API

SubspaceClustering.KSSResultType
KSSResult{
    TU<:AbstractVector{<:AbstractMatrix{<:AbstractFloat}},
    Tc<:AbstractVector{<:Integer},
    T<:Real}

The output of kss.

Fields

  • U::TU: vector of subspace basis matrices U[1],...,U[K]
  • c::Tc: vector of cluster assignments c[1],...,c[N]
  • iterations::Int: number of iterations performed
  • totalcost::T: final value of total cost function
  • counts::Vector{Int}: vector of cluster sizes counts[1],...,counts[K]
  • converged::Bool: final convergence status
source
SubspaceClustering.TSCResultType

" TSCResult{ TA<:AbstractMatrix{<:Real}, TE<:AbstractMatrix{<:Real}, TK<:KmeansResult, Tc<:AbstractVector{<:Integer}}

The output of tsc.

Fields

  • affinity::TA : N×N TSC affinity matrix
  • embedding::TE : K×N TSC embedding matrix
  • kmeans_runs::Vector{TK} : vector of outputs from batched K-means
  • assignments::Tc : vector of final assignments
source
SubspaceClustering.kssMethod
kss(X::AbstractMatrix{<:Real}, d::AbstractVector{<:Integer};
    maxiters = 100,
    rng = default_rng(),
    Uinit = [randsubspace(rng, size(X, 1), di) for di in d])

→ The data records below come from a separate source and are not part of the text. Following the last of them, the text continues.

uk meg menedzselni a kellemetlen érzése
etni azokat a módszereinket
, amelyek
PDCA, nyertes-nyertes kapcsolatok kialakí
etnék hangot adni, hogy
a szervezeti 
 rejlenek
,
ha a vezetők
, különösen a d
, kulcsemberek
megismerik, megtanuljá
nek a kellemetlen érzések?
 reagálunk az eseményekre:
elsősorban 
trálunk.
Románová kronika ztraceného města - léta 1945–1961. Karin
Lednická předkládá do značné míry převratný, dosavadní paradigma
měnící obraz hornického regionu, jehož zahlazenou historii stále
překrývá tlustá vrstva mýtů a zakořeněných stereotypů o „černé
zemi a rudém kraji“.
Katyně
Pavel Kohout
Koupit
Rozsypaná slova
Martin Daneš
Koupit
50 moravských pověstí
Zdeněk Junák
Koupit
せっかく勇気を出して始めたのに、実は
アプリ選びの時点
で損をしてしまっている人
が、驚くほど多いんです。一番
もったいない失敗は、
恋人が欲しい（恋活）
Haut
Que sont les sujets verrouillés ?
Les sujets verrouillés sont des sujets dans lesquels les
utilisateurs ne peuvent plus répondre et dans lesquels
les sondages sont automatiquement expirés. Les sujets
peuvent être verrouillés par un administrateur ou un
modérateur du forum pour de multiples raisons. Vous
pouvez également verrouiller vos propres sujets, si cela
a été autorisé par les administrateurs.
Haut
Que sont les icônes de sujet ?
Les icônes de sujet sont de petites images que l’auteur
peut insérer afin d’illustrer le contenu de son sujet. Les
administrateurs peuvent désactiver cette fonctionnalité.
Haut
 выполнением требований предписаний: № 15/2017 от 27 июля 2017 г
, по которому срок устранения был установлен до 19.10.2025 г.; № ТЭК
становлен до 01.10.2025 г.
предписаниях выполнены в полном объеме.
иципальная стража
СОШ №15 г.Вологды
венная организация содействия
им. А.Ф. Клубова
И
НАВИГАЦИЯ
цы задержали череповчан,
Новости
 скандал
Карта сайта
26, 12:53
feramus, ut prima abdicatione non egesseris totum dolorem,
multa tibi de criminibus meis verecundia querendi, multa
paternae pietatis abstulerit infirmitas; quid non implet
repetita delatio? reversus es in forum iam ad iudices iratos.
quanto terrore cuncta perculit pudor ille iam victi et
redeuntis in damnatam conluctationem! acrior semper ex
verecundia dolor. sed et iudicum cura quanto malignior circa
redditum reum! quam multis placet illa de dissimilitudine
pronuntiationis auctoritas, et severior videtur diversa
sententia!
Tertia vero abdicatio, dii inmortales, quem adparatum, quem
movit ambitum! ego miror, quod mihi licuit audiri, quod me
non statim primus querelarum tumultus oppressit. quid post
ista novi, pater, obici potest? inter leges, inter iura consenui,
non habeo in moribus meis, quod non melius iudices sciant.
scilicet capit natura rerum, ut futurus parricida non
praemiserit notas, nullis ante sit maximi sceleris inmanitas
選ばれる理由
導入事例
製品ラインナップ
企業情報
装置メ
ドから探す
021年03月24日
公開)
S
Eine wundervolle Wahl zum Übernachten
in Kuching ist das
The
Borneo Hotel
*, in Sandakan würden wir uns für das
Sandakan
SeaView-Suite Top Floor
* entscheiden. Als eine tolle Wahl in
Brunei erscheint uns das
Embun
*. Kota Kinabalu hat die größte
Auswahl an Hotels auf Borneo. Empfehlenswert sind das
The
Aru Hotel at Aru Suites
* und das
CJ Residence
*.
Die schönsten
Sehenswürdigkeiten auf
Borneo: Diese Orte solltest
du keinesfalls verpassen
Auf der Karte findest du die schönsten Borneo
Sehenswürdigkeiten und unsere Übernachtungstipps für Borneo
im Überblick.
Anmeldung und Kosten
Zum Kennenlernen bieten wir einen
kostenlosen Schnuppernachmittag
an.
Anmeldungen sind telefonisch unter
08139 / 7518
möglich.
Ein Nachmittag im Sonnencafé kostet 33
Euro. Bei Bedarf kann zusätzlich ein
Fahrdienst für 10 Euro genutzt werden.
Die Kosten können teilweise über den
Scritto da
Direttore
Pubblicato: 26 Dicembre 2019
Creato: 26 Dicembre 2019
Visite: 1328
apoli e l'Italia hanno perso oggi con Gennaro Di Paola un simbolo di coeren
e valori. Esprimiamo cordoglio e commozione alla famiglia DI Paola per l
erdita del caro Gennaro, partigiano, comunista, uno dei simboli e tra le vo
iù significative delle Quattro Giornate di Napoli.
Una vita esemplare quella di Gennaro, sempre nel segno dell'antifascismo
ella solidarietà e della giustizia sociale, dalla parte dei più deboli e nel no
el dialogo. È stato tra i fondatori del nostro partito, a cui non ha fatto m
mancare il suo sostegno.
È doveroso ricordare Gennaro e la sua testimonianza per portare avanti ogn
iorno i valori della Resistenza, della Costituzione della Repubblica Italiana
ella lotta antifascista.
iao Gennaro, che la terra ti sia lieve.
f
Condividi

Cluster the N data points in the D×N data matrix X into K clusters via the K-subspaces (KSS) algorithm with corresponding subspace dimensions d[1],...,d[K]. Output is a KSSResult containing the resulting cluster assignments c[1],...,c[N], subspace basis matrices U[1],...,U[K], and metadata about the algorithm run.

KSS seeks to cluster data points by their subspace by minimizing the following total cost

\[\sum_{i=1}^N \| X[:, i] - U[c[i]] U[c[i]]' X[:, i] \|_2^2\]

with respect to the cluster assignments c[1],...,c[N] and subspace basis matrices U[1],...,U[K].

Keyword arguments

  • maxiters::Integer = 100: maximum number of iterations
  • rng::AbstractRNG = default_rng(): random number generator (used when reinitializing the subspace for an empty cluster)
  • Uinit::AbstractVector{<:AbstractMatrix{<:AbstractFloat}} = [randsubspace(rng, size(X, 1), di) for di in d]: vector of K initial subspace basis matrices to use (each Uinit[k] should be D×d[k])

See also KSSResult.

source
SubspaceClustering.tscMethod
tsc(X::AbstractMatrix{<:Real}, K::Integer;
    max_nz = max(4, cld(size(X, 2), max(1, K))),
    max_chunksize = 1000,
    rng = default_rng(),
    kmeans_nruns = 10,
    kmeans_opts = (;))

Cluster the N data points in the D×N data matrix X into K clusters via the Thresholding-based Subspace Clustering (TSC) algorithm with affinity matrix formed using at most max_nz neighbors. Output is a TSCResult containing the resulting cluster assignments with the internally computed affinity matrix, embedding matrix, and K-means runs.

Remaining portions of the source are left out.